Heller just blew up an "abandoned" apartment building, killing presumably at least ten people, plus any squatters or tenants he hadn't met on the way in because there was no way for him to tell if the building was totally abandoned or not.  He sent debris rocketing up into the air to rain down upon the surrounding terrain, and started a fire that could potentially consume entire city blocks.  And he set up car bombs to be completely certain that his victims were killed, car bombs on a public street in one of the most populous cities on the planet.

All this because ten idiots who worked for the "revenooers" were hoping "J. Edgar Hoover" would show up for questioning later, at a time that conflicted with Heller's scheduled university admission hearing.

As far as I'm concerned, Mission Earth no longer has a hero.  There's Gris, who is stupid and murderous, and then there's Heller, who is stupid and murderous in different ways but also the author's favorite.  And both of them will be with us for eight more books.

God dammit, Hubbard.

Gris finally is able to identify the "candy" he watched Heller make oh so long ago.

I knew what the stuff was now.  It was a binary concussion grenade.  It didn't operate until the wrapper, the needful element, was shoved down into the explosive.  It had activated on a forty-second dissolve.  The Apparatus never used them.  They were too risky to carry!

For once we're in agreement, Gris my boy.  Wrapping the explosive in its own detonator, so that any significant pressure could set it off?  Brilliant.  But speaking of brilliance, Gris... where the hell did Heller get the materials to make these minty-fresh explosives?!  Did you not search his luggage?  How can you expect to... what's the use.  The plot doesn't work if characters have basic reasoning skills, so stupidity reigns.

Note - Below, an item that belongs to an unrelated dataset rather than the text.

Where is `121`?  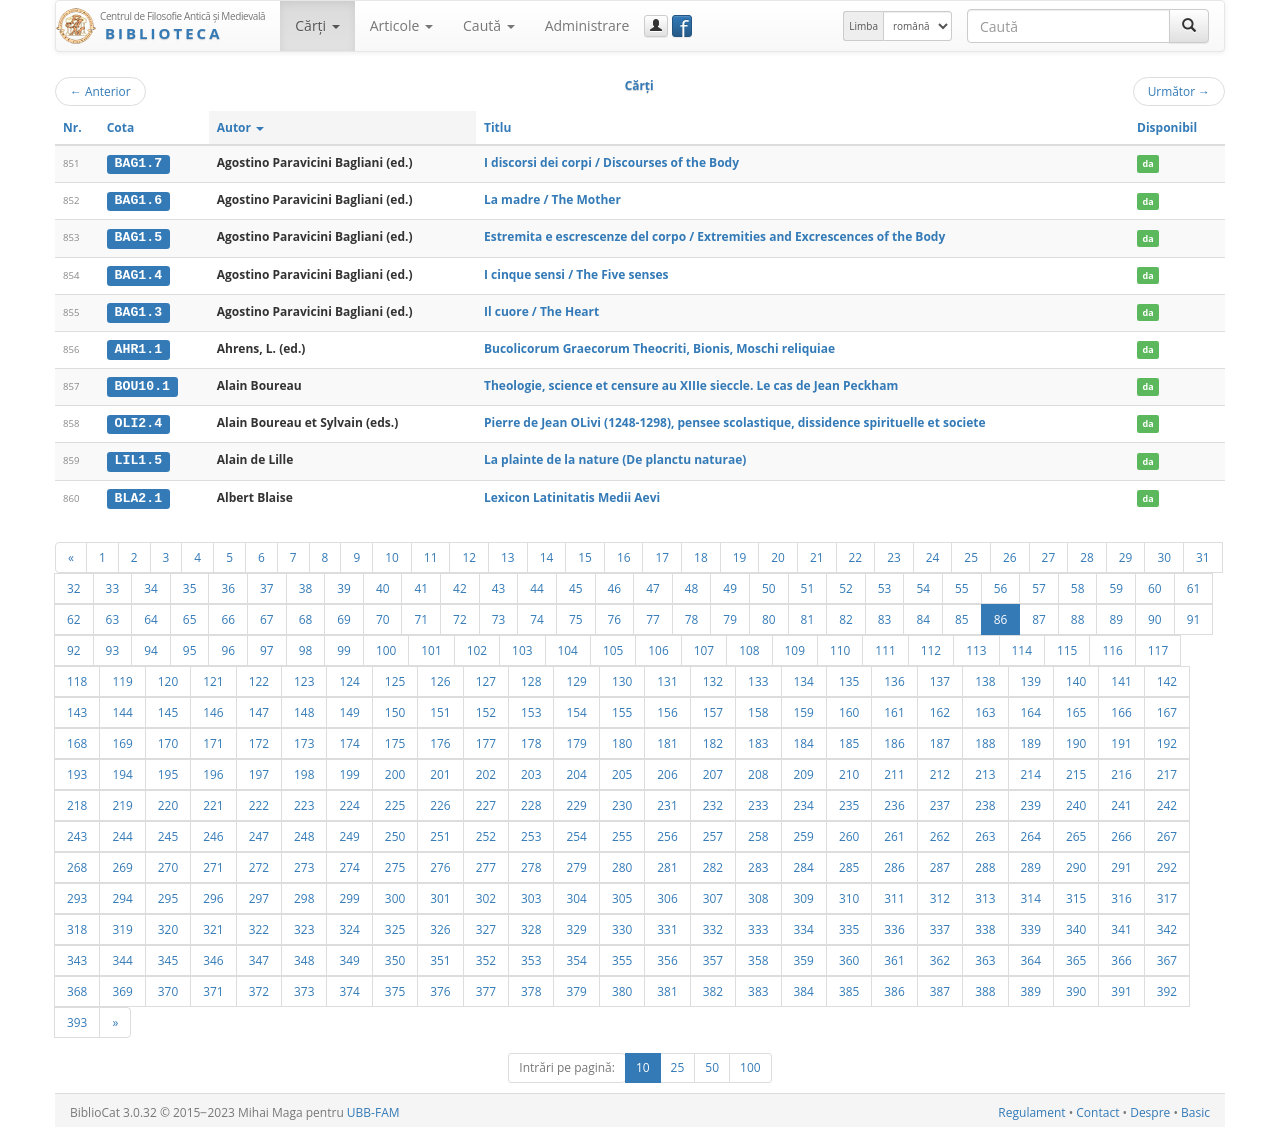 121 is located at coordinates (213, 677).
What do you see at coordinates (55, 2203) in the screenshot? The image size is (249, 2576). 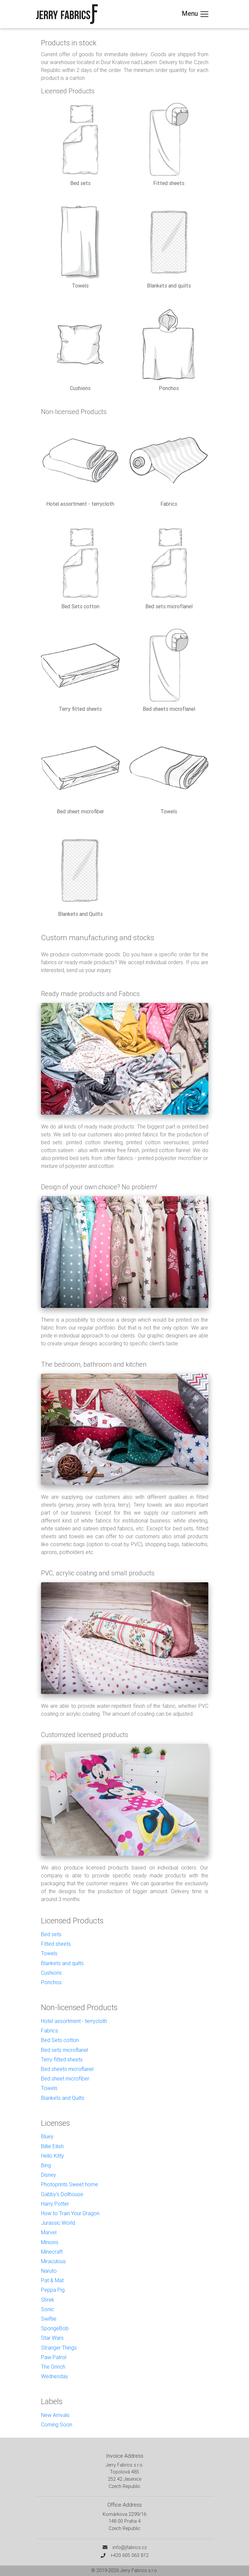 I see `Harry Potter` at bounding box center [55, 2203].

"What the hell was that?" said an old man near Heller.

"There were ten terrorists in the building," said Heller.

"Oh," said the old man. "Vandals again."

I don't understand.  Why would Heller think "terrorists" is an appropriate alibi for an explosion in New York City during the 80's?  Why would the old man interpret that as vandalism?  Or does Heller really think the IRS is a bunch of terrorists?

Don't worry, folks, as Heller runs to the waterside, he can hear fire engines racing to clean up his mess.  So there shouldn't be too many other people killed in the collateral damage, assuming the NYFD isn't as grossly incompetent as everyone else in this book.